Although the mind and body can be trained to handle multiple difficult issues such as: a batter who must identify the spin of a pitched ball, estimate its probable movement and resulting path in relationship to the strike zone and then decide on the most opportune moment to swing the bat. Or in the case of a jet pilot who must make decisions about the aircraft’s mechanical condition, attitude and trajectory though the sky while determining what and when control systems should to activate while judging the aircraft’s relationship to a runway or other air traffic in the vicinity.

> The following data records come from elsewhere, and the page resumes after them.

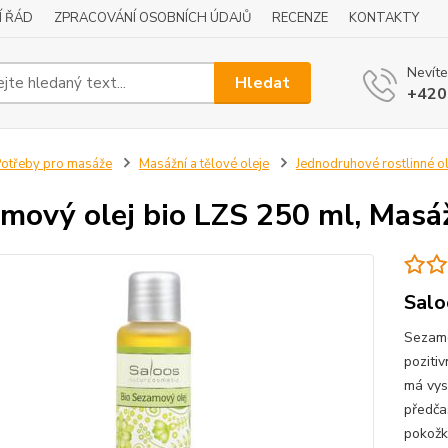
Í ŘÁD
ZPRACOVÁNÍ OSOBNÍCH ÚDAJŮ
RECENZE
KONTAKTY
Nevíte
Hledat
+420
otřeby pro masáže
Masážní a tělové oleje
Jednodruhové rostlinné ol
mový olej bio LZS 250 ml, Masáž
Salo
Sezamo
poziti
má vys
předča
pokožku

However, as dramatic as all of these tasks appear in written form, many become subconscious with constant practice and all lead to the same respective goal: hit the ball or land the plane or accomplish the task.
However, when resolution is needed in situations where multiple problems with vastly different procedures, parameters, goals and timetables are attempted simultaneously that the human mind falters. The majority of the studies to date have determined that the most difficult tasks for human beings to attempt simultaneously are those that combine the investigation and assessment of information, mathematical calculations, creativity efforts such as writing or drawing, as well as auditory processing, like listening and comprehending technical information, under restricted time constraints. In essence, all of the things that architects normally do.
“Hello?” Bob shouts into the telephone receiver while beating furiously on his computer’s keyboard. “Hello? You’re breaking up again!”
“You know,” Charles comments as he darts into the room again. “My Uncle Fred was the best ‘multitasker’ that I ever knew.”
“Who?” you ask, as you try to grab Charles by the shirtsleeve, but miss, “your Uncle Fred who lost his arm during the war?”
“Yippers,” Charles responds as he begins searching through the project manuals on Bob’s bookshelf. “Uncle Fred had his own business for years and he always had a million things going.”
“What kind of business was your uncle in?” You ask.
Charles stops working with the spec books and turns to look at you, “Uncle Fred was in the wallpaper business.”